RiseUp Girls. “per salvarci dobbiamo tendere una mano alle altre, ragazze. E poi stringere forte.” (C.Capria)

RiseUp Girls è un progetto nato dal bisogno di una ex cliente e oggi socia del progetto che mi ha chiesto se organizzassi gruppi di donne per confrontarci su come rispondere alle discriminazioni subite sul posto di lavoro.

Ho risposto che non ne avevo mai fatti ma che avremmo potuto organizzarli insieme perché mi rendevo conto soddisfacesse anche un mio bisogno di rispondere a una chiamata collettiva.

Abbiamo creato un format libero e informale, cercato un luogo per incontrarci ed è partita la prima mail a contatti comuni, in particolare verso donne professioniste che non fossero già troppo sensibili alla tematica trattata.

Abbiamo inviato la seguente mail: “Ti scriviamo questa mail perché sei una donna e una professionista.

Hai mai avuto il sospetto che, nonostante siamo nel 2023, non proprio tutte le barriere per le donne nel mondo del lavoro siano state abbattute?

Laura ed io abbiamo deciso di organizzare un incontro fra di noi per poter condividere le nostre esperienze.

Così è nato RiseUp Girls, un momento per “ritrovarsi, parlarsi, condividere le proprie storie […]  in una dimensione collettiva, che disinneschi la capacità della società della performance di renderci sempre più isolate, sempre più chiuse nello spazio limitato delle nostre esperienze e della nostra identità” (M. Gancitano

Qualunque sia il tuo percorso, siamo sicure che tante cose che emergeranno durante la nostra chiacchierata, le riconoscerai nel tuo vissuto.

Iniziamo a cambiare le cose diventando più consapevoli insieme!
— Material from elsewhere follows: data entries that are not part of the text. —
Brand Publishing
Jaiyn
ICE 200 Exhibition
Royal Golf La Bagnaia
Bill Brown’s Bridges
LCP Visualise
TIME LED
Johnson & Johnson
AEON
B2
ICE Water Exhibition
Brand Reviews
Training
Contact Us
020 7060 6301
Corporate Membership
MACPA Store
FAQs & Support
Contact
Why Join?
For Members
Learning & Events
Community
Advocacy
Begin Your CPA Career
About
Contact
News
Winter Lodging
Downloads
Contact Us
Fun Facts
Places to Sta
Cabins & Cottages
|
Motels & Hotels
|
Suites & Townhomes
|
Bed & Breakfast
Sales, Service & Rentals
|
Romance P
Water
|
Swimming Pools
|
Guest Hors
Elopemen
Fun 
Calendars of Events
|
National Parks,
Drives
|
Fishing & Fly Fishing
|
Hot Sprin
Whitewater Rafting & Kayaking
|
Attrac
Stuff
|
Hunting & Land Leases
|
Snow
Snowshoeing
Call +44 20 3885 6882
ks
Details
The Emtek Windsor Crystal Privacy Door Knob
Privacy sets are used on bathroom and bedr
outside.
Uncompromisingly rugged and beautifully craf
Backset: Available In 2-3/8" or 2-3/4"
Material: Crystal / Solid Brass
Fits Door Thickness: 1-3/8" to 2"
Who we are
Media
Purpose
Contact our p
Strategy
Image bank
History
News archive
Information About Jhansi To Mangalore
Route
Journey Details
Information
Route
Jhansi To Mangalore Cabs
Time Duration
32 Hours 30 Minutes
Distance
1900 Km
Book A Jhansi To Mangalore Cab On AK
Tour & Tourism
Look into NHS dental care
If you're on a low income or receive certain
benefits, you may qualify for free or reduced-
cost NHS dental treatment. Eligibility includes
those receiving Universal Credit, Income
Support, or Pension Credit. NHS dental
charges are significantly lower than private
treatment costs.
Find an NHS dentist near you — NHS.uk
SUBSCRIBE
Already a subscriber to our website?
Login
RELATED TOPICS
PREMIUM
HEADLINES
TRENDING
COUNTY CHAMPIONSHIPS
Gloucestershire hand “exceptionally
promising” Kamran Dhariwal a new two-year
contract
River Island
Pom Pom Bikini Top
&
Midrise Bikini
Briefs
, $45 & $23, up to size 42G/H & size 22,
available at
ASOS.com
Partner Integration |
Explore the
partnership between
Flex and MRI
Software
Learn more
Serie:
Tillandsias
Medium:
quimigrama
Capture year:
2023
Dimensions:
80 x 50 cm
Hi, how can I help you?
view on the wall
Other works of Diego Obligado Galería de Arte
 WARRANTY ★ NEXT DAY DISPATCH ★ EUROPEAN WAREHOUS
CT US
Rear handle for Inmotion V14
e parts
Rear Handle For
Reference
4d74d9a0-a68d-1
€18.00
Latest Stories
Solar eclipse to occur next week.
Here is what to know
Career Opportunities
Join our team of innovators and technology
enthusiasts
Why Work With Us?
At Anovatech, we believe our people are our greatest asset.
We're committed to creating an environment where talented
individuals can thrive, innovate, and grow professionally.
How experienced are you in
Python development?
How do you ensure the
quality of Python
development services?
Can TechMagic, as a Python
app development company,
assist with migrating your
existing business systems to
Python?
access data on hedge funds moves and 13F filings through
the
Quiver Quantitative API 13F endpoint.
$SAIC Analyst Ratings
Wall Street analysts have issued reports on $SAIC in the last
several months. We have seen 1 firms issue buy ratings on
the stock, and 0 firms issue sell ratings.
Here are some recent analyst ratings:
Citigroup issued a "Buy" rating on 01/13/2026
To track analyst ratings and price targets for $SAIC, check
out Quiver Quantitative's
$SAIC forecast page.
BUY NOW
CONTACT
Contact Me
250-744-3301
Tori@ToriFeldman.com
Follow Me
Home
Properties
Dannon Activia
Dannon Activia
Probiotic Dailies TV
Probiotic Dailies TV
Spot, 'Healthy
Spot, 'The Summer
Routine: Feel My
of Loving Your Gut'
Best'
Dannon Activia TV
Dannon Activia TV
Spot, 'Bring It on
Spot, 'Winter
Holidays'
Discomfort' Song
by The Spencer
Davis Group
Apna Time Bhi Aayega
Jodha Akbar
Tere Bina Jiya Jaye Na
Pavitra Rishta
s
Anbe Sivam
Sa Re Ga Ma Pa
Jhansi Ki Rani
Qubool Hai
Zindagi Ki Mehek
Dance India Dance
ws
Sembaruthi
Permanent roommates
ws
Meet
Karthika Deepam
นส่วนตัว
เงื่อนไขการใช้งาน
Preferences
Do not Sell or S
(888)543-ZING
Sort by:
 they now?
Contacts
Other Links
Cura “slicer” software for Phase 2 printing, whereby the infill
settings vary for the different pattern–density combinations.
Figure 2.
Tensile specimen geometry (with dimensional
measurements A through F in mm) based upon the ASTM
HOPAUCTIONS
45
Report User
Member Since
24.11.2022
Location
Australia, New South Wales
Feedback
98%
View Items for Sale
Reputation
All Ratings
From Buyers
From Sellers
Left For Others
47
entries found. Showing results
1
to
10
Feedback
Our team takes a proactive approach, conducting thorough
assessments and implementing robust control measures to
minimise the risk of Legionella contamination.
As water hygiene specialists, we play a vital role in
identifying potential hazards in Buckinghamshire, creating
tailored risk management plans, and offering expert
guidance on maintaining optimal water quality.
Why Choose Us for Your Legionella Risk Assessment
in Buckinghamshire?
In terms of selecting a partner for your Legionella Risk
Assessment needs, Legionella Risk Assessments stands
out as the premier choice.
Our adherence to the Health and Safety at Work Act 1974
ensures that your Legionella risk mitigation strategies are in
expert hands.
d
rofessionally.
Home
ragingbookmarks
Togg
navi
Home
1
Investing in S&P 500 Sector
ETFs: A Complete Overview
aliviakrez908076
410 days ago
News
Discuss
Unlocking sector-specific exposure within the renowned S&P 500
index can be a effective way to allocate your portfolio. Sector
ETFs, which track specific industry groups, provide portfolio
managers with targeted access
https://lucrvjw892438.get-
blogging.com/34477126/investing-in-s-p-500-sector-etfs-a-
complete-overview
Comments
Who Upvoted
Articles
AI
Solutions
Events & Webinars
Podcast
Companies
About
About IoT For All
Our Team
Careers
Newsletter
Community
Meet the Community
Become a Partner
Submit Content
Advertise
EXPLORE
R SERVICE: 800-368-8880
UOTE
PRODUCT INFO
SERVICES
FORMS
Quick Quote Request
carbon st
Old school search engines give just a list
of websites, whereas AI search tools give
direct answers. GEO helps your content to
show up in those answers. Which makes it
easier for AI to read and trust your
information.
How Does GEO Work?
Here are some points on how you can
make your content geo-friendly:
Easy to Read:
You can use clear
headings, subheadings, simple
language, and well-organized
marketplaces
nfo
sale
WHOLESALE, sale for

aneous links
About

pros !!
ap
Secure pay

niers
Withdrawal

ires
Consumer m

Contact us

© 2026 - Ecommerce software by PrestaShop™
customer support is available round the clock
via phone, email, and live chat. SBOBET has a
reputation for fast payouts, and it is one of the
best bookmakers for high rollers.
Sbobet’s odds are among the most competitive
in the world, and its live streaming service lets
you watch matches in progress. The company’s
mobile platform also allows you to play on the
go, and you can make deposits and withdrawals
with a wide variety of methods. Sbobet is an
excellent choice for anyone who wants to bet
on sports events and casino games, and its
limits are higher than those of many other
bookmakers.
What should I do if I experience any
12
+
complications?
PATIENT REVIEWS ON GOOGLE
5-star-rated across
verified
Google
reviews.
Cosa ne pensi?”

Il format degli incontri è stato da subito molto destrutturato; l’unica regola condivisa è stata quella di mettersi in ascolto di sé e delle altre, di non giudicare e non giudicarsi: nessuna è più brava e nessuna è più libera o più femminista delle altre, tutte siamo in cammino.

Abbiamo preso un po’ ironicamente ad esempio il Feminist fight club. Manuale di sopravvivenza in ufficio per le ragazze che lavorano e il video Feminist Fight Club di  Jessica Bennett che in modo sarcastico ma brillante richiama alcune tematiche tipiche dell’ambiente culturale degli uffici a predominanza maschile (quindi il 90% degli uffici in Italia), come ad esempio:

  • Le voci maschili che interrompono e si sovrappongono a quelle femminili fino ad azzittirle
  • Gli uomini che chiedono alle donne di prendere appunti o di andare a prendere o fare il caffè
  • Gli uomini che chiedono alle donne se hanno le mestruazioni quando queste semplicemente dichiarano assertivamente che qualcosa non va
  • L’idea che le donne, per chissà quale ragione, dovrebbero essere in competizione tra loro

e modalità intelligenti di rispondere, perché non è sempre facile farlo se non si è preparate.

Questi spunti ci hanno aiutato inizialmente a creare un registro “ludico, ma fino a un certo punto”: siamo qui per trascorrere una serata piacevole ma anche perché siamo molto arrabbiate. Ci ridiamo su ma questa per noi è una cosa seria.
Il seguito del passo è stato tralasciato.